A list with components:

par

The best set of parameters found.

value

The value of fn corresponding to par.

counts

A two-element integer vector giving the number of calls to fn and gr respectively. This excludes those calls needed to compute the Hessian, if requested, and any calls to fn to compute a finite-difference approximation to the gradient.

convergence

An integer code. 0 indicates successful completion.

message

A character string giving any additional information returned by the optimizer, or NULL.

hessian

Only if argument hessian is true. A symmetric matrix giving an estimate of the Hessian at the solution found.

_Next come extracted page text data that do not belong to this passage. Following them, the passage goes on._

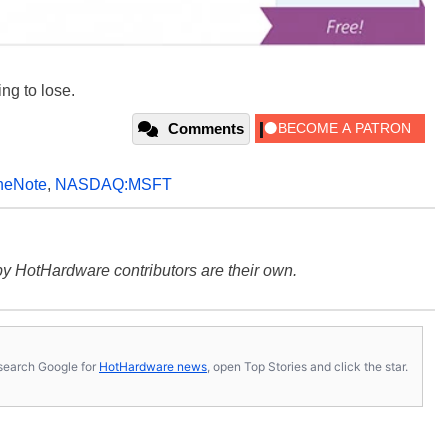
ing to lose.
Comments
neNote
,
NASDAQ:MSFT
y HotHardware contributors are their own.
s, search Google for
HotHardware news
, open Top Stories and click the star.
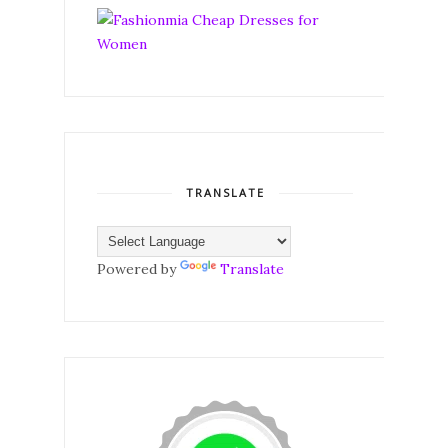
TRANSLATE
Powered by
Translate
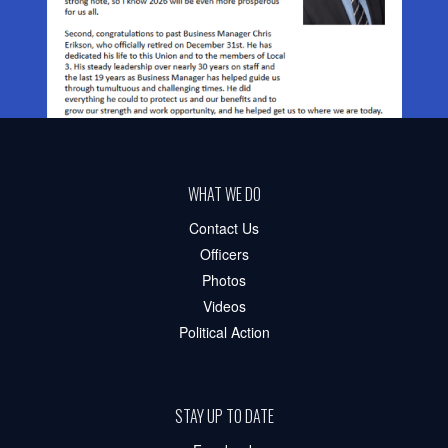
WHAT WE DO
Contact Us
Officers
Photos
Videos
Political Action
STAY UP TO DATE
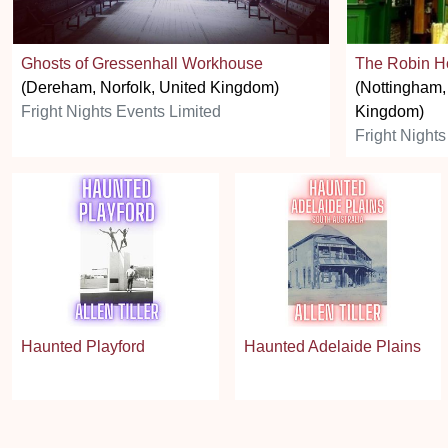
Ghosts of Gressenhall Workhouse
The Robin H
(Dereham, Norfolk, United Kingdom)
(Nottingham,
Fright Nights Events Limited
Kingdom)
Fright Nights
Haunted Playford
Haunted Adelaide Plains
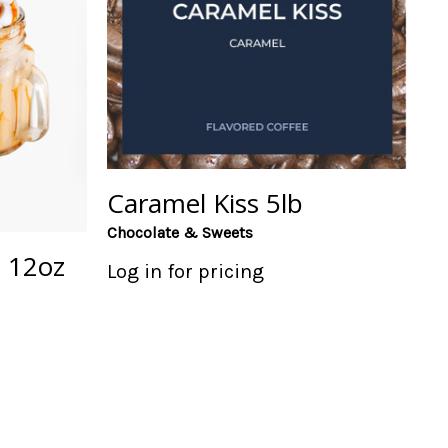
Caramel Kiss 5lb
Chocolate & Sweets
 12oz
Log in for pricing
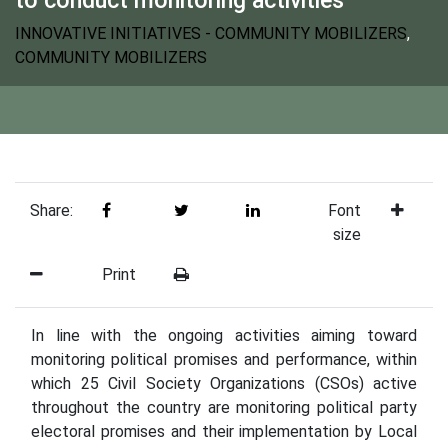
INNOVATIVE INITIATIVES - COMMUNITY MOBILIZERS
,
COMMUNITY MOBILIZERS
Share:
Font
size
Print
In line with the ongoing activities aiming toward
monitoring political promises and performance, within
which 25 Civil Society Organizations (CSOs) active
throughout the country are monitoring political party
electoral promises and their implementation by Local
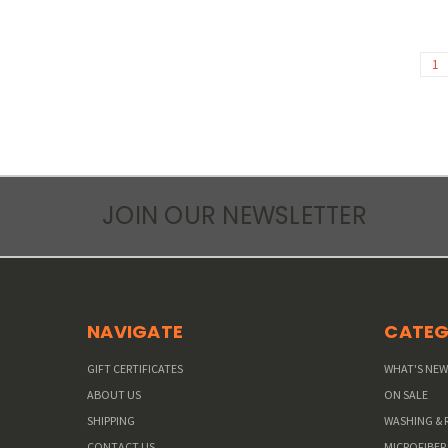
1
JOIN OUR NEWSLETTER
NAVIGATE
CATEG
GIFT CERTIFICATES
WHAT'S NE
ABOUT US
ON SALE
SHIPPING
WASHING & 
CONTACT US
MICROFIBER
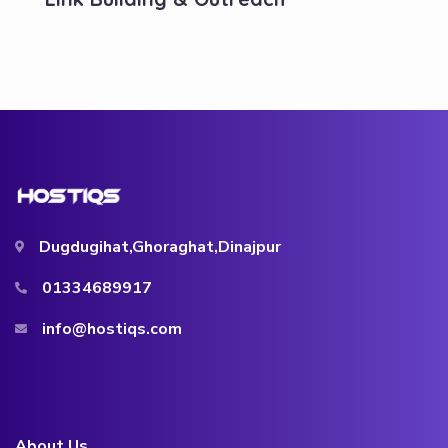
Dugdugihat,Ghoraghat,Dinajpur
01334689917
info@hostiqs.com
About Us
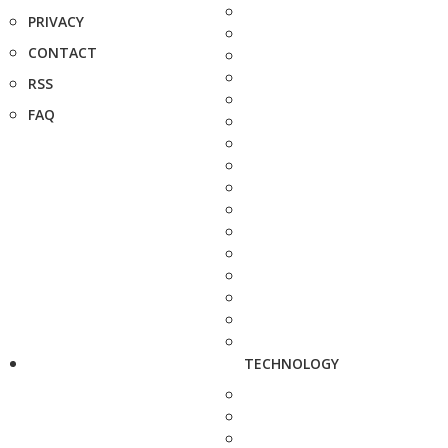
PRIVACY
CONTACT
RSS
FAQ
TECHNOLOGY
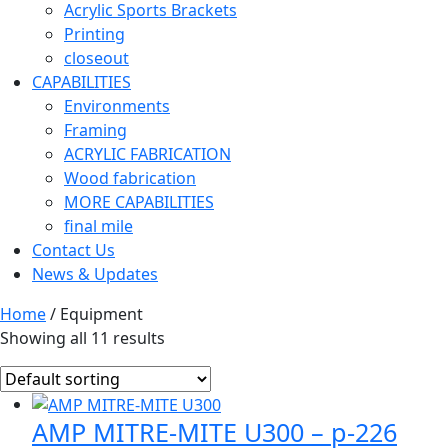
Acrylic Sports Brackets
Printing
closeout
CAPABILITIES
Environments
Framing
ACRYLIC FABRICATION
Wood fabrication
MORE CAPABILITIES
final mile
Contact Us
News & Updates
Home
/ Equipment
Showing all 11 results
AMP MITRE-MITE U300 – p-226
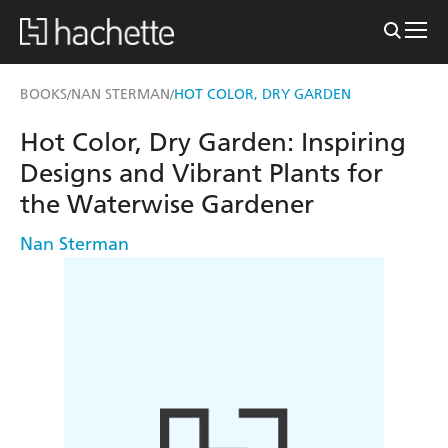
BOOKS
NAN STERMAN
HOT COLOR, DRY GARDEN
/
/
Hot Color, Dry Garden: Inspiring
Designs and Vibrant Plants for
the Waterwise Gardener
Nan Sterman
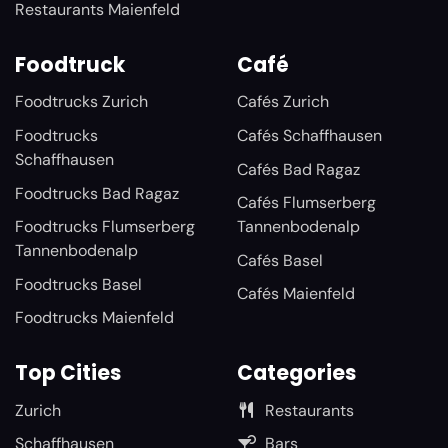
Restaurants Maienfeld
Foodtruck
Café
Foodtrucks Zurich
Cafés Zurich
Foodtrucks
Cafés Schaffhausen
Schaffhausen
Cafés Bad Ragaz
Foodtrucks Bad Ragaz
Cafés Flumserberg
Foodtrucks Flumserberg
Tannenbodenalp
Tannenbodenalp
Cafés Basel
Foodtrucks Basel
Cafés Maienfeld
Foodtrucks Maienfeld
Top Cities
Categories
Zurich
Restaurants
Schaffhausen
Bars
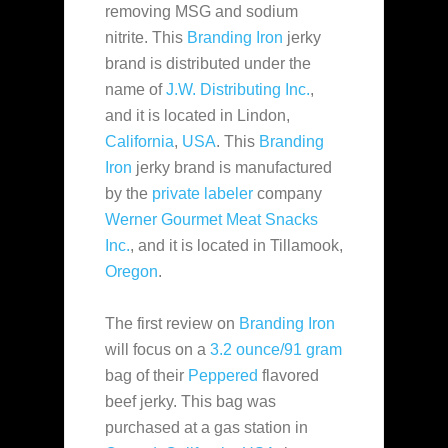
removing MSG and sodium
nitrite. This
Branding Iron
jerky
brand is distributed under the
name
of
J.W. Distributing Inc.
,
and it is located in Lindon,
California
,
USA
. This
Branding
Iron
jerky brand is manufactured
by the
private labeler
company
Werner Gourmet Meat Snacks
Inc.
, and it is located in Tillamook,
Oregon
.
The first review on
Branding Iron
will focus on a
3.2 ounce/91 gram
bag of their
Peppered
flavored
beef jerky. This bag was
purchased at a gas station in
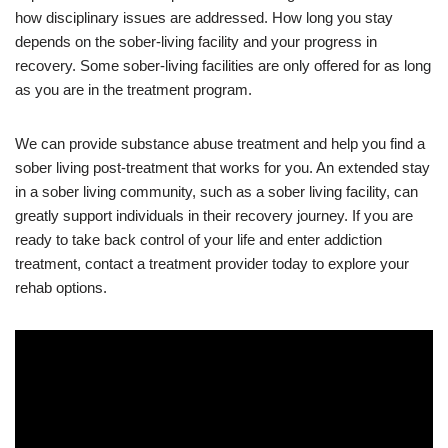
how disciplinary issues are addressed. How long you stay
depends on the sober-living facility and your progress in
recovery. Some sober-living facilities are only offered for as long
as you are in the treatment program.
We can provide substance abuse treatment and help you find a
sober living post-treatment that works for you. An extended stay
in a sober living community, such as a sober living facility, can
greatly support individuals in their recovery journey. If you are
ready to take back control of your life and enter addiction
treatment, contact a treatment provider today to explore your
rehab options.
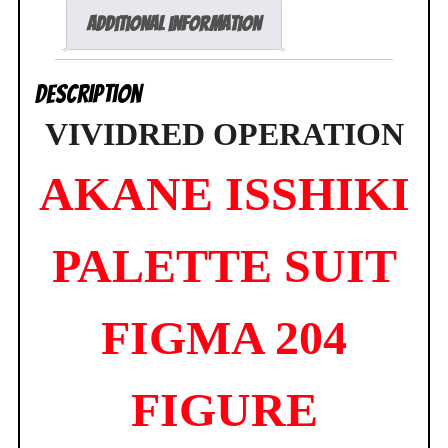
Figure
Additional information
Max
Factory
Description
NEW
quantity
VIVIDRED OPERATION
AKANE ISSHIKI
PALETTE SUIT
FIGMA 204
FIGURE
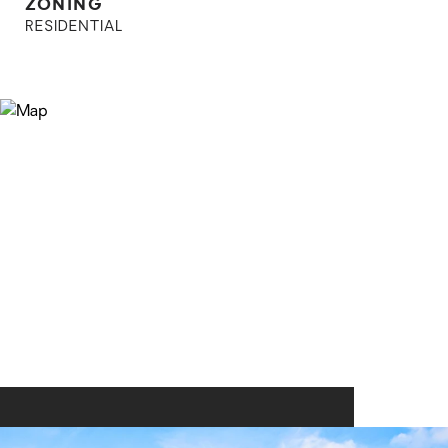
ZONING
RESIDENTIAL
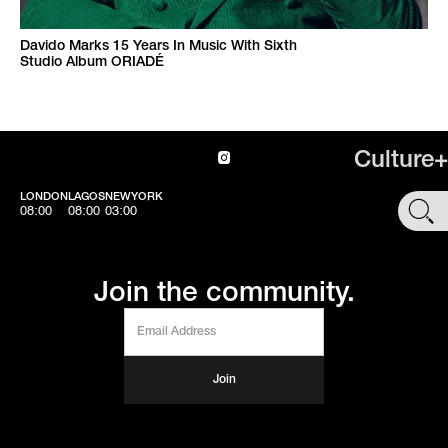
Davido Marks 15 Years In Music With Sixth
Studio Album ORIADÉ
Culture+
LONDON
LAGOS
NEWYORK
SHOP
08:00
08:00
03:00
Join the community.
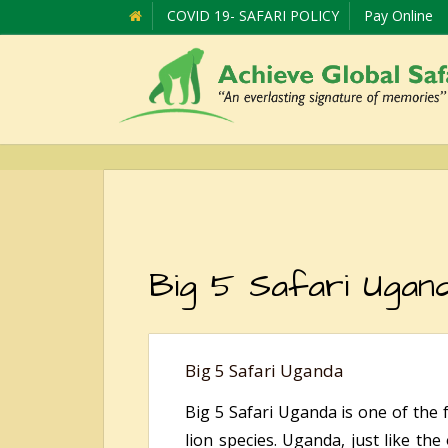
COVID 19- SAFARI POLICY
Pay Online
Big 5 Safari Ugan
Big 5 Safari Uganda
Big 5 Safari Uganda is one of the 
lion species. Uganda, just like the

Note that this is the Hessian of the unconstrained problem even if the box constraints are active.

Author(s)

Ricardo Oliveros-Ramos

See Also

Other optimisers: ahres(), calibrate(), optim2()

Examples

optim2(par=rep(NA, 5), fn=sphereN)

Sphere function with random noise

Description

This function calculates the Euclidian distance from a point to the origin after a random displacement of its position.

Usage

sphereN(x, sd = 0.1, aggregate = TRUE)

Arguments

x

The coordinates of the point

sd

The standard deviation of the noise to be added to the position of x, a normal distribution with mean zero is used.

aggregate

If aggregate is TRUE the distance is returned, otherwise the size of the projection of the distance among each axis.

Value

The distance from the point x to the origin after a random displacement.

Author(s)

Ricardo Oliveros–Ramos

Examples

sphereN(rep(0, 10))

Predict time-varying parameters using splines.

Description

Predict time-varying parameters using splines.

Usage

spline_par(par, n, knots = NULL, periodic = FALSE, period = NULL)

Arguments

par

Values at knots

n

Number of points. Time (independent variable) is assumed to be between 0 and n with length(par) equidistant points (including 0 and n).

knots

Position of knots. Default, is length(x) equidistant points between 0 and 1. Always are re-scaled to 0 to 1.

periodic

boolean, is the spline periodic?

period

If periodic is TRUE, it specify the time period.

Value

A list with the interpolates values as 'x' and 'time'.